While the past decade has seen the development of a variety of new treatment options for mPC patients, treatment sequencing has become increasingly important and is highly contingent on response and tolerability. A detailed understanding of pharmacoethnic differences can facilitate fine-tuning of treatment sequencing and dosages. Because PC patients are generally older, a treatment sequencing strategy aimed at preserving their physical performance may minimise the risk of AEs including FN. Moreover, the preliminary observation that patients with certain genetic variants (e.g., HSD3B1) may be more responsive to certain therapies than others may affect treatment sequencing recommendations.

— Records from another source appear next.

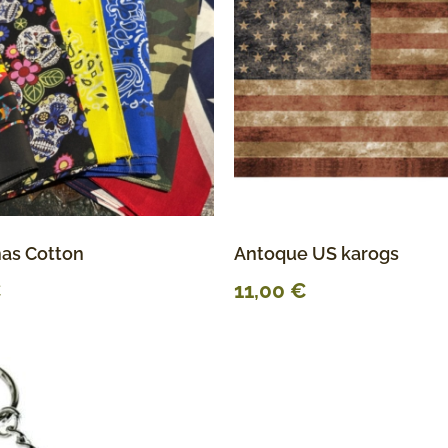
as Cotton
Antoque US karogs
€
11,00
€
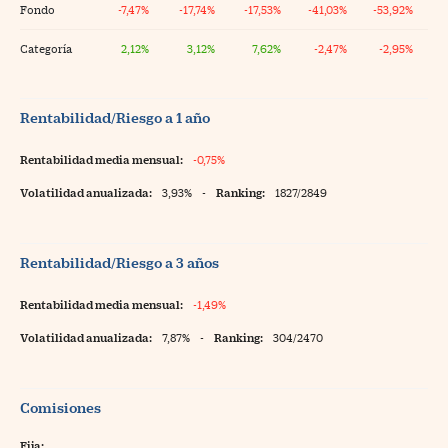
Fondo
-7,47%
-17,74%
-17,53%
-41,03%
-53,92%
Categoría
2,12%
3,12%
7,62%
-2,47%
-2,95%
Rentabilidad/Riesgo a 1 año
Rentabilidad media mensual:
-0,75%
Volatilidad anualizada:
3,93%
-
Ranking:
1827/2849
Rentabilidad/Riesgo a 3 años
Rentabilidad media mensual:
-1,49%
Volatilidad anualizada:
7,87%
-
Ranking:
304/2470
Comisiones
Fija:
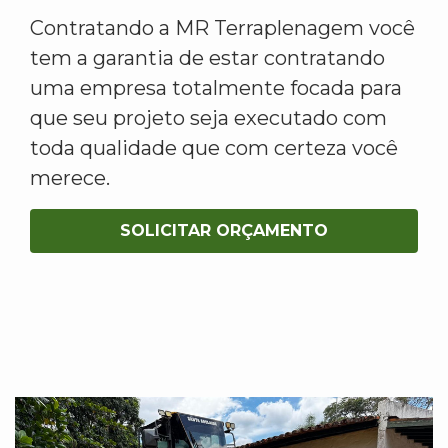
Contratando a MR Terraplenagem você
tem a garantia de estar contratando
uma empresa totalmente focada para
que seu projeto seja executado com
toda qualidade que com certeza você
merece.
SOLICITAR ORÇAMENTO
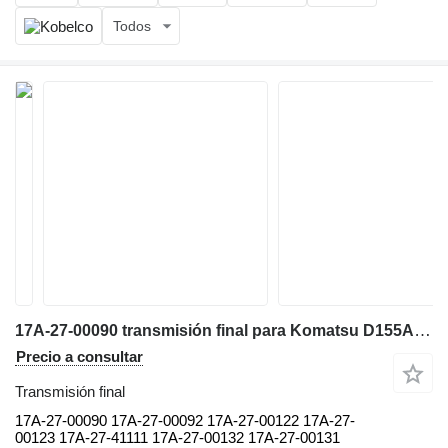
Todos
17A-27-00090 transmisión final para Komatsu D155AX-6 bulldozer
Precio a consultar
Transmisión final
17A-27-00090 17A-27-00092 17A-27-00122 17A-27-
00123 17A-27-41111 17A-27-00132 17A-27-00131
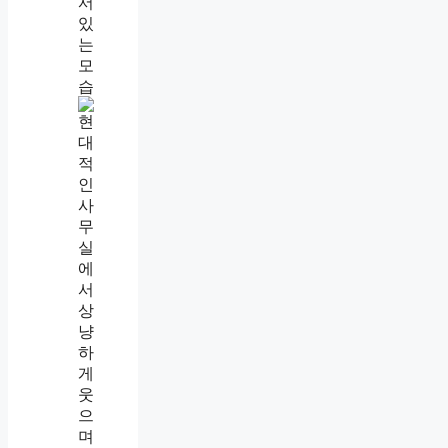
말
예
쁘
게
하
는
사
람
특
징
,
같
이
있
으
면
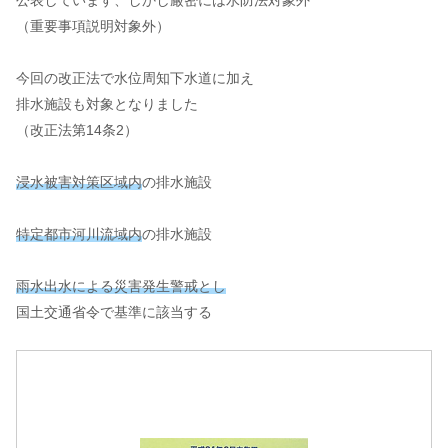
（重要事項説明対象外）
今回の改正法で水位周知下水道に加え
排水施設も対象となりました
（改正法第14条2）
浸水被害対策区域内
の排水施設
特定都市河川流域内
の排水施設
雨水出水による災害発生警戒とし
国土交通省令で基準に該当する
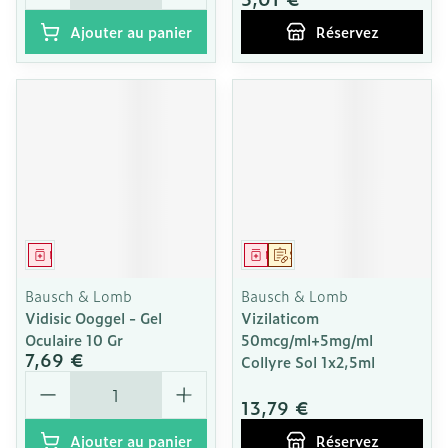
Ajouter au panier
Réservez
Médicament
Médicament
Sur prescription
Bausch & Lomb
Bausch & Lomb
Vidisic Ooggel - Gel
Vizilaticom
Oculaire 10 Gr
50mcg/ml+5mg/ml
7,69 €
Collyre Sol 1x2,5ml
Quantité
13,79 €
Ajouter au panier
Réservez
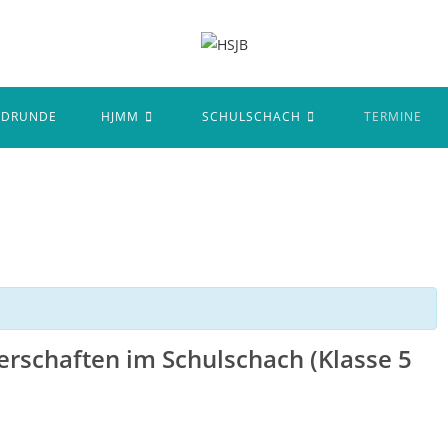
NDRUNDE
HJMM
SCHULSCHACH
TERMINE
schaften im Schulschach (Klasse 5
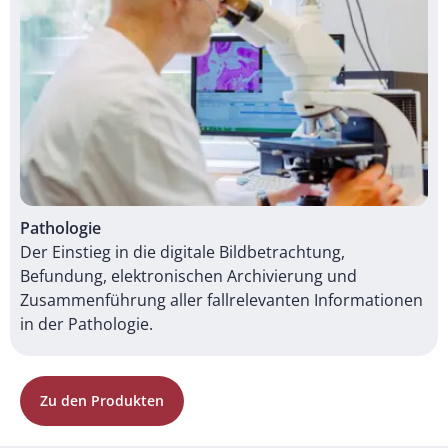
Pathologie
Der Einstieg in die digitale Bildbetrachtung,
Befundung, elektronischen Archivierung und
Zusammenführung aller fallrelevanten Informationen
in der Pathologie.
Zu den Produkten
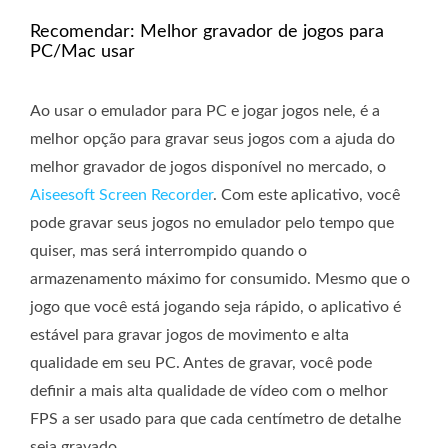
Recomendar: Melhor gravador de jogos para
PC/Mac usar
Ao usar o emulador para PC e jogar jogos nele, é a
melhor opção para gravar seus jogos com a ajuda do
melhor gravador de jogos disponível no mercado, o
Aiseesoft Screen Recorder
. Com este aplicativo, você
pode gravar seus jogos no emulador pelo tempo que
quiser, mas será interrompido quando o
armazenamento máximo for consumido. Mesmo que o
jogo que você está jogando seja rápido, o aplicativo é
estável para gravar jogos de movimento e alta
qualidade em seu PC. Antes de gravar, você pode
definir a mais alta qualidade de vídeo com o melhor
FPS a ser usado para que cada centímetro de detalhe
seja gravado.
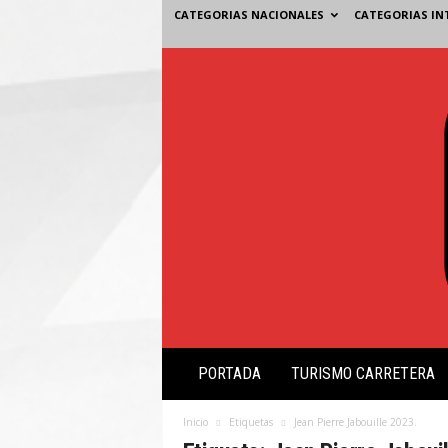
CATEGORIAS NACIONALES
CATEGORIAS IN
V
PORTADA
TURISMO CARRETERA
i
s
i
Inicio
Etiquetas
Jean Pierre Jabouille 2023.
ó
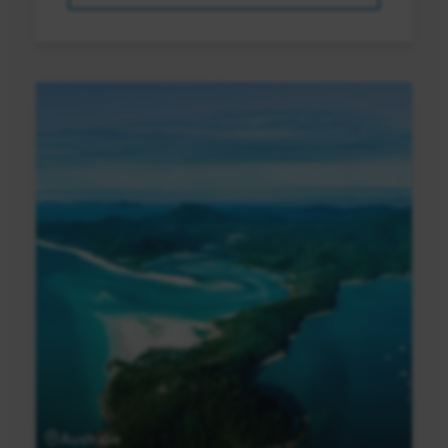
Australie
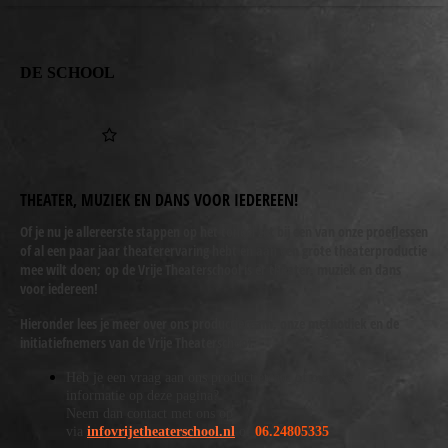
DE SCHOOL
THEATER, MUZIEK EN DANS
VOOR IEDEREEN!
Of je nu je allereerste stappen op het toneel zet bij een van onze proeflessen
of al een paar jaar theaterervaring hebt en aan een grote theaterproductie
mee wilt doen; op de Vrije Theaterschool is er theater, muziek en dans
voor iedereen!
Hieronder lees je meer over ons productieteam, onze methodiek en de
initiatiefnemers van de Vrije Theaterschool.
Heb je een vraag aan ons productieteam of over de
informatie op deze pagina?
Neem dan contact met ons op
via
infovrijetheaterschool.nl
of
06.24805335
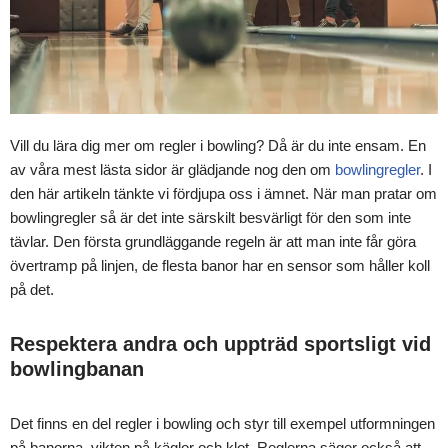
Vill du lära dig mer om regler i bowling? Då är du inte ensam. En
av våra mest lästa sidor är glädjande nog den om
bowlingregler
. I
den här artikeln tänkte vi fördjupa oss i ämnet. När man pratar om
bowlingregler så är det inte särskilt besvärligt för den som inte
tävlar. Den första grundläggande regeln är att man inte får göra
övertramp på linjen, de flesta banor har en sensor som håller koll
på det.
Respektera andra och uppträd sportsligt vid
bowlingbanan
Det finns en del regler i bowling och styr till exempel utformningen
på banorna, vikten på käglor och klot. Reglerna säger också att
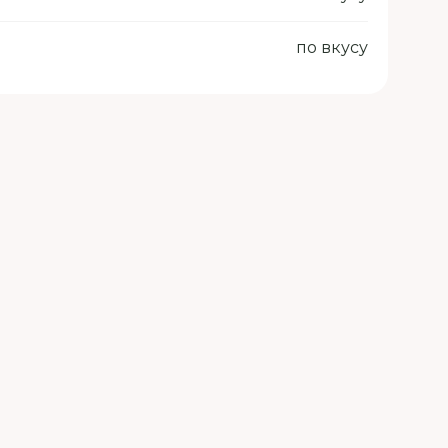
по вкусу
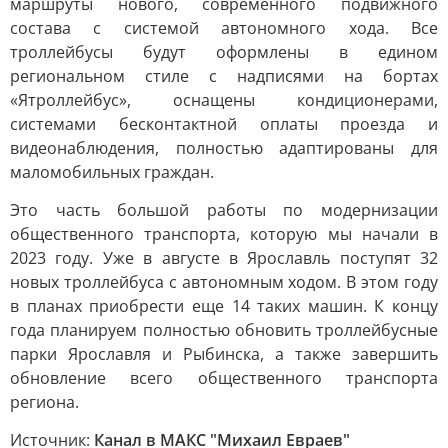
маршруты нового, современного подвижного
состава с системой автономного хода. Все
троллейбусы будут оформлены в едином
региональном стиле с надписями на бортах
«Ятроллейбус», оснащены кондиционерами,
системами бесконтактной оплаты проезда и
видеонаблюдения, полностью адаптированы для
маломобильных граждан.
Это часть большой работы по модернизации
общественного транспорта, которую мы начали в
2023 году. Уже в августе в Ярославль поступят 32
новых троллейбуса с автономным ходом. В этом году
в планах приобрести еще 14 таких машин. К концу
года планируем полностью обновить троллейбусные
парки Ярославля и Рыбинска, а также завершить
обновление всего общественного транспорта
региона.
Источник:
Канал в МАКС "Михаил Евраев"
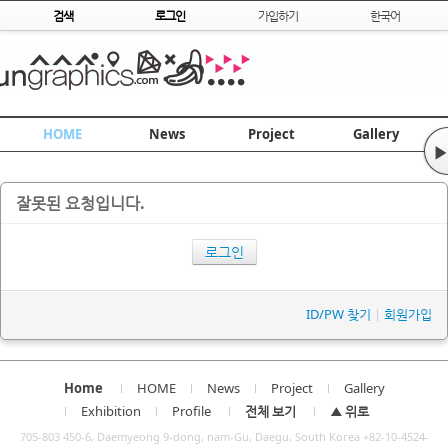
Skip to content
검색
로그인
가입하기
한국어
HOME
News
Project
Gallery
▶
잘못된 요청입니다.
로그인
ID/PW 찾기
|
회원가입
Home
HOME
News
Project
Gallery
Exhibition
Profile
전체 보기
▲ 위로
705-803 450-6, Daemyeong 9-dong, nam-Gu, Daegu, South Korea +82-10-4524-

As mentioned, there is increasing evidence that germline mutations contribute to the risk of PC, some of which are also actionable [61]. Repositories of clinical and genomic data, such as the Prostate Cancer Precision Medicine Multi-Institutional Collaborative Effort (PROMISE) [62], will help to enable precision oncology. Local and regional data will be needed to document relevant hotspot mutations, and to characterise variants of uncertain significance, perhaps in a manner similar to those for hereditary breast and ovarian cancers [63].

9. Conclusions

The elucidation of ethnic and pharmacogenomic differences in PC may lead to a better understanding of the aetiology and risk factors influencing prognosis and response to therapy for this all-too-common disease. While the treatment outcomes for taxanes such as docetaxel are similar worldwide, there are higher incidences of haematological complications, particularly myelosuppression, in Asian populations. There are no obvious inter-ethnic differences in the PKs of docetaxel that might explain this phenomenon. While we await clarification on the mechanisms underlying pharmacoethnic differences, several approaches can be considered to mitigate the higher risks of taxane-related myelosuppression immediately: namely, modification of dosing and/or scheduling, and pre-emptive use of GCSF. The comparatively smaller body build and limited marrow reserve in Asian men may underlie the need for adjusted dosing of taxanes. By contrast, AR agents are generally tolerable in Asian PC patients.